One reason I like liberal idealists is that I think we need a nudge in their political direction. If I thought they could actually accomplish all of their socialistic goals, I’m not sure I would be so enthusiastic. This is for two reasons.

First, America is capitalist to its core. Capitalism drives our growth and innovation. We don’t want to kill that.


Second, I’ve read Friedrich Hayek’s The Road to Serfdom, and I think he makes a pretty good point there, which is that socialism that results in the state running the economy inevitably leads to one man being in charge, which just as inevitably leads to corruption that enriches the few at the expense of the many, the opposite of the desired result.


When he was running for president in 1968, Governor George Wallace of Alabama coined the term “pointy-headed intellectual” to refer to politicians with no common sense, in his case the ones telling him he had to integrate Alabama’s schools. You might say he was wrong, that integration of public education did work, but did it? With white flight to private schools, public schools throughout the country are still as segregated as when Wallace was pounding the podium and decreeing “segregation now, segregation tomorrow, segregation forever.”


Pointy-headed intellectualism is not the sole province of the liberal left, though. Conservatives have their own utopian visions. Grover Norquist, the late anti-tax firebrand, famously said: "I don't want to abolish government. I simply want to reduce it to the size where I can drag it into the bathroom and drown it in the bathtub.” And don’t even think about taking away the guns the Supreme Court has said we have a constitutional right to own and carry in public.

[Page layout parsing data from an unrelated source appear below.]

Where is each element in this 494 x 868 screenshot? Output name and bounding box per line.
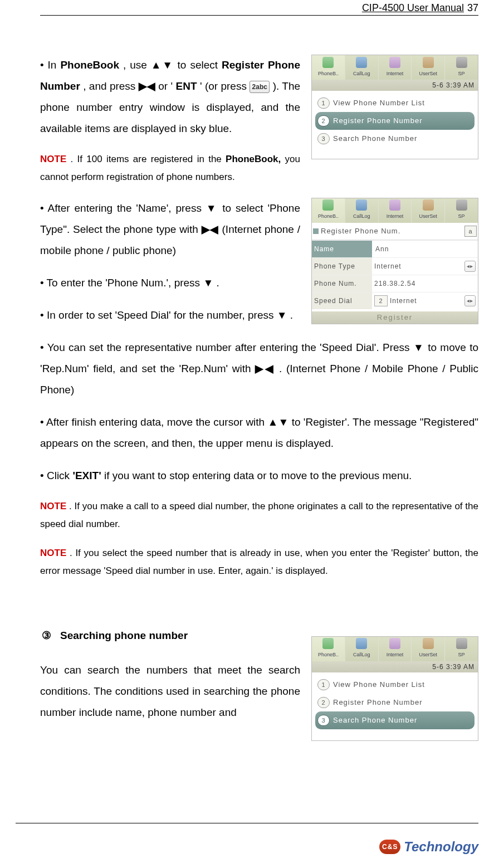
menu-item-register: 2 Register Phone Number: [315, 694, 475, 711]
arrow-down-icon: ▼: [277, 309, 287, 321]
calllog-icon: [356, 199, 367, 211]
calllog-icon: [356, 57, 367, 68]
arrow-leftright-icon: ▶◀: [255, 363, 275, 374]
register-bar: Register: [312, 311, 478, 324]
userset-icon: [423, 638, 434, 649]
screenshot-phonebook-menu-search: PhoneB.. CallLog Internet UserSet SP 5-6…: [311, 636, 478, 741]
userset-icon: [423, 57, 434, 68]
arrow-leftright-icon: ▶◀: [139, 80, 155, 92]
footer-brand: Technology: [404, 839, 478, 855]
menu-item-view-list: 1 View Phone Number List: [315, 94, 475, 112]
section-marker-3: ③: [40, 630, 52, 642]
menu-item-register-highlighted: 2 Register Phone Number: [315, 112, 475, 130]
form-title: Register Phone Num. a: [312, 223, 478, 240]
screenshot-a-tabs: PhoneB.. CallLog Internet UserSet SP: [312, 55, 478, 80]
phonebook-icon: [322, 638, 334, 649]
footer-badge: C&S: [379, 840, 400, 854]
bullet-icon: [313, 228, 319, 234]
page-number: 37: [467, 2, 478, 14]
form-row-name: Name: [312, 240, 478, 257]
userset-icon: [423, 199, 434, 211]
para-exit: • Click 'EXIT' if you want to stop enter…: [40, 465, 478, 486]
tab-sp: SP: [445, 637, 478, 661]
speed-dial-number: 2: [374, 295, 388, 306]
arrow-leftright-icon: ▶◀: [202, 223, 219, 235]
arrow-down-icon: ▼: [413, 342, 424, 353]
menu-item-search: 3 Search Phone Number: [315, 130, 475, 148]
menu-item-search-highlighted: 3 Search Phone Number: [315, 711, 475, 729]
screenshot-c-statusbar: 5-6 3:39 AM: [312, 661, 478, 672]
phonebook-icon: [322, 199, 334, 211]
tab-internet: Internet: [379, 198, 412, 223]
sp-icon: [456, 638, 467, 649]
key-2abc-icon: 2abc: [250, 81, 270, 93]
footer-rule: [16, 823, 478, 823]
tab-calllog: CallLog: [345, 55, 379, 80]
repnum-spinner-icon: ◂▸: [464, 295, 476, 306]
para-finish: • After finish entering data, move the c…: [40, 412, 478, 454]
screenshot-register-form: PhoneB.. CallLog Internet UserSet SP Reg…: [311, 198, 478, 324]
tab-calllog: CallLog: [345, 198, 379, 223]
form-row-phone-num: Phone Num. 218.38.2.54: [312, 275, 478, 292]
phone-type-spinner-icon: ◂▸: [464, 261, 476, 272]
screenshot-c-tabs: PhoneB.. CallLog Internet UserSet SP: [312, 637, 478, 661]
tab-phonebook: PhoneB..: [312, 198, 345, 223]
tab-internet: Internet: [379, 55, 412, 80]
internet-icon: [389, 57, 400, 68]
page: CIP-4500 User Manual 37 PhoneB.. CallLog…: [0, 0, 494, 868]
tab-sp: SP: [445, 198, 478, 223]
sp-icon: [456, 57, 467, 68]
calllog-icon: [356, 638, 367, 649]
arrow-updown-icon: ▲▼: [268, 416, 289, 428]
screenshot-phonebook-menu-register: PhoneB.. CallLog Internet UserSet SP 5-6…: [311, 55, 478, 159]
note-speed-dial-call: NOTE . If you make a call to a speed dia…: [40, 498, 478, 534]
tab-phonebook: PhoneB..: [312, 55, 345, 80]
note-speed-dial-in-use: NOTE . If you select the speed number th…: [40, 544, 478, 581]
page-header: CIP-4500 User Manual 37: [40, 0, 478, 16]
tab-sp: SP: [445, 55, 478, 80]
doc-title: CIP-4500 User Manual: [362, 2, 464, 14]
tab-userset: UserSet: [412, 198, 445, 223]
name-input: [374, 245, 476, 253]
arrow-updown-icon: ▲▼: [151, 59, 174, 71]
para-repnum: • You can set the representative number …: [40, 337, 478, 401]
arrow-down-icon: ▼: [203, 277, 213, 289]
tab-userset: UserSet: [412, 55, 445, 80]
screenshot-b-tabs: PhoneB.. CallLog Internet UserSet SP: [312, 198, 478, 223]
section-3-heading: ③ Searching phone number: [40, 625, 300, 646]
footer-logo: C&S Technology: [379, 839, 478, 855]
tab-calllog: CallLog: [345, 637, 379, 661]
sp-icon: [456, 199, 467, 211]
mode-badge: a: [464, 226, 477, 237]
menu-item-view-list: 1 View Phone Number List: [315, 676, 475, 694]
arrow-down-icon: ▼: [206, 202, 218, 214]
internet-icon: [389, 638, 400, 649]
tab-internet: Internet: [379, 637, 412, 661]
tab-userset: UserSet: [412, 637, 445, 661]
screenshot-a-statusbar: 5-6 3:39 AM: [312, 80, 478, 91]
phonebook-icon: [322, 57, 334, 68]
tab-phonebook: PhoneB..: [312, 637, 345, 661]
internet-icon: [389, 199, 400, 211]
form-row-speed-dial: Speed Dial 2 Internet ◂▸: [312, 292, 478, 309]
form-row-phone-type: Phone Type Internet ◂▸: [312, 257, 478, 275]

Conservative intellectuals on the Supreme Court, including notably Chief Justice Roberts, are lately passionate about the theory of the unitary executive. Article II of the Constitution says that “The executive Power shall be vested in a President of the United States of America.” To Roberts and the Justices voting with him this means that the president can hire and fire federal employees as he or she sees fit (perhaps with an exception for the Fed, although that case remains undecided). The Court reasons that unfettered executive power to hire and fire is the only way to hold a big unwieldy bureaucracy (which they are not crazy about) accountable, and therefor to control it.

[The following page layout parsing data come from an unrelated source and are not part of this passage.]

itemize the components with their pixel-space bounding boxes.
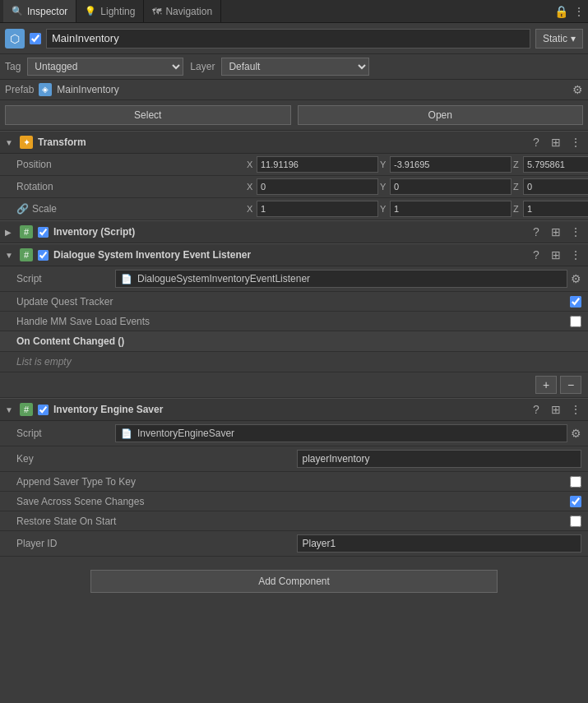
position-y-input[interactable]: [390, 156, 512, 173]
rotation-x-input[interactable]: [257, 178, 378, 195]
position-y-item: Y: [380, 156, 512, 173]
rotation-z-label: Z: [513, 182, 521, 192]
tab-navigation[interactable]: 🗺 Navigation: [144, 0, 221, 22]
save-across-checkbox[interactable]: [570, 496, 581, 507]
object-icon: ⬡: [5, 29, 25, 49]
scale-z-item: Z: [513, 201, 588, 217]
inventory-saver-header[interactable]: ▼ # Inventory Engine Saver ? ⊞ ⋮: [0, 398, 588, 421]
rotation-y-input[interactable]: [390, 178, 512, 195]
saver-script-gear-icon[interactable]: ⚙: [571, 427, 581, 440]
transform-layout-icon[interactable]: ⊞: [549, 136, 563, 149]
position-x-label: X: [247, 160, 255, 169]
object-name-input[interactable]: [46, 29, 530, 49]
key-row: Key: [0, 446, 588, 472]
lock-icon[interactable]: 🔒: [554, 5, 568, 18]
inventory-saver-props: Script 📄 InventoryEngineSaver ⚙ Key Appe…: [0, 421, 588, 557]
saver-script-row: Script 📄 InventoryEngineSaver ⚙: [0, 421, 588, 446]
update-quest-checkbox[interactable]: [570, 296, 581, 308]
tag-label: Tag: [5, 61, 21, 72]
saver-script-label: Script: [16, 428, 115, 439]
dialogue-listener-help-icon[interactable]: ?: [529, 248, 544, 261]
object-header: ⬡ Static ▾: [0, 23, 588, 54]
dialogue-listener-props: Script 📄 DialogueSystemInventoryEventLis…: [0, 266, 588, 398]
inventory-saver-help-icon[interactable]: ?: [529, 403, 544, 416]
saver-script-value: 📄 InventoryEngineSaver: [115, 424, 567, 442]
transform-more-icon[interactable]: ⋮: [568, 136, 583, 149]
inventory-script-help-icon[interactable]: ?: [529, 225, 544, 238]
layer-dropdown[interactable]: Default: [221, 58, 369, 76]
rotation-z-input[interactable]: [523, 178, 588, 195]
rotation-x-item: X: [247, 178, 378, 195]
inventory-script-arrow: ▶: [5, 228, 15, 237]
dialogue-script-row: Script 📄 DialogueSystemInventoryEventLis…: [0, 266, 588, 292]
save-across-label: Save Across Scene Changes: [16, 496, 563, 507]
restore-state-row: Restore State On Start: [0, 511, 588, 531]
more-options-icon[interactable]: ⋮: [573, 5, 585, 18]
position-x-input[interactable]: [257, 156, 378, 173]
scale-label: 🔗 Scale: [16, 203, 247, 215]
inventory-script-more-icon[interactable]: ⋮: [568, 225, 583, 238]
append-saver-checkbox[interactable]: [570, 476, 581, 488]
rotation-y-item: Y: [380, 178, 512, 195]
on-content-changed-header: On Content Changed (): [0, 331, 588, 352]
inventory-saver-enabled[interactable]: [38, 405, 49, 415]
tag-dropdown[interactable]: Untagged: [27, 58, 183, 76]
rotation-label: Rotation: [16, 181, 247, 192]
prefab-row: Prefab ◈ MainInventory ⚙: [0, 80, 588, 100]
inventory-saver-arrow: ▼: [5, 405, 15, 414]
dialogue-listener-layout-icon[interactable]: ⊞: [549, 248, 563, 261]
select-button[interactable]: Select: [5, 105, 291, 125]
dialogue-listener-more-icon[interactable]: ⋮: [568, 248, 583, 261]
select-open-row: Select Open: [0, 100, 588, 131]
saver-script-file-icon: 📄: [121, 428, 132, 439]
dialogue-listener-header[interactable]: ▼ # Dialogue System Inventory Event List…: [0, 243, 588, 266]
inventory-saver-icons: ? ⊞ ⋮: [529, 403, 583, 416]
add-component-button[interactable]: Add Component: [90, 570, 498, 593]
open-button[interactable]: Open: [298, 105, 584, 125]
scale-xyz: X Y Z: [247, 201, 588, 217]
inventory-script-icons: ? ⊞ ⋮: [529, 225, 583, 238]
inventory-script-enabled[interactable]: [38, 227, 49, 238]
static-button[interactable]: Static ▾: [535, 29, 583, 49]
dialogue-script-gear-icon[interactable]: ⚙: [571, 272, 581, 285]
player-id-label: Player ID: [16, 538, 290, 549]
save-across-row: Save Across Scene Changes: [0, 492, 588, 511]
position-y-label: Y: [380, 160, 388, 169]
tab-bar-actions: 🔒 ⋮: [554, 5, 585, 18]
prefab-settings-icon[interactable]: ⚙: [572, 83, 583, 96]
position-z-input[interactable]: [523, 156, 588, 173]
scale-y-input[interactable]: [390, 201, 512, 217]
tag-layer-row: Tag Untagged Layer Default: [0, 54, 588, 80]
player-id-input[interactable]: [297, 534, 582, 553]
inventory-saver-more-icon[interactable]: ⋮: [568, 403, 583, 416]
object-enabled-checkbox[interactable]: [30, 33, 41, 44]
scale-x-input[interactable]: [257, 201, 378, 217]
tab-inspector[interactable]: 🔍 Inspector: [3, 0, 76, 22]
inventory-script-layout-icon[interactable]: ⊞: [549, 225, 563, 238]
transform-section-icons: ? ⊞ ⋮: [529, 136, 583, 149]
add-event-button[interactable]: +: [535, 376, 557, 394]
layer-label: Layer: [190, 61, 215, 72]
inventory-saver-icon: #: [20, 403, 33, 416]
dialogue-listener-arrow: ▼: [5, 251, 15, 260]
inventory-saver-layout-icon[interactable]: ⊞: [549, 403, 563, 416]
handle-mm-checkbox[interactable]: [570, 316, 581, 327]
key-input[interactable]: [297, 450, 582, 468]
update-quest-label: Update Quest Tracker: [16, 296, 563, 308]
restore-state-checkbox[interactable]: [570, 516, 581, 527]
rotation-row: Rotation X Y Z: [0, 176, 588, 198]
append-saver-label: Append Saver Type To Key: [16, 476, 563, 488]
rotation-x-label: X: [247, 182, 255, 192]
prefab-name: MainInventory: [57, 84, 118, 95]
transform-section-header[interactable]: ▼ ✦ Transform ? ⊞ ⋮: [0, 131, 588, 154]
position-label: Position: [16, 159, 247, 170]
lighting-tab-icon: 💡: [85, 6, 96, 16]
remove-event-button[interactable]: −: [560, 376, 581, 394]
tab-lighting[interactable]: 💡 Lighting: [76, 0, 144, 22]
inventory-script-icon: #: [20, 225, 33, 238]
inventory-script-header[interactable]: ▶ # Inventory (Script) ? ⊞ ⋮: [0, 220, 588, 243]
dialogue-listener-enabled[interactable]: [38, 250, 49, 261]
scale-z-input[interactable]: [523, 201, 588, 217]
transform-help-icon[interactable]: ?: [529, 136, 544, 149]
static-label: Static: [543, 33, 567, 44]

That may seem to make sense at first blush, but it has the same problem Hayek warned about, an executive who has unimpeded control of government. Put that together with the pardon power and the personal immunity that Roberts and his conservative majority also granted the president, and you have a recipe for corruption and cronyism as real and dangerous as in any totalitarian state. Stalin wasn’t an aberration, he was the unsurprising result of a ruthlessly ambitious ego having that much power.


Our founders knew that. They were all avid readers of the Greek historian Thucydides, who, in his History of the Peloponnesian War (416 BCE), wrote “the strong do what they can, and the weak suffer what they must.” He was chronicling the siege of Melos by Athens, during which Athens told the Melians to surrender and pay tribute. The Melians asked what they would get in return. They would get to survive, the Athenians answered. Melos refused, and the Athenians killed the men and enslaved the women and children.


Jefferson and his fellow founders rejected Thucydides' philosophy of "might makes right." They put in the Constitution checks on executive authority. Only Congress can declare war. Congress controls the purse strings and must approve top political appointments. It can override presidential vetoes. It can impeach the president.


The way the Supreme Court is today dealing with cases from its ivory tower, though, it’s looking like George Wallace might have to come back from the grave and remind us how dangerous pointy-headed intellectuals can be.


Our current president is unchecked. He directs the government to do what he wants. The lower courts are too slow to have much of an impact on fast-moving events, especially since the Supreme Court almost always gives the president a pass by not enjoining his actions pending decisions on the merits, which can take years. Add to that the fact that our current executive seems to have the delicate parts of the anatomy of many members of Congress in his vengeful hands.


Thucydides has made a comeback in the US executive branch and on the streets swarmed by masked men in tactical gear. Every day in America, the strong are doing what they can, and the weak are suffering what they must. It has become painfully obvious, once again, that the dangers of giving one person absolute power are the same whether you call him “Comrade,” “Your Highness” or “Mr. President.”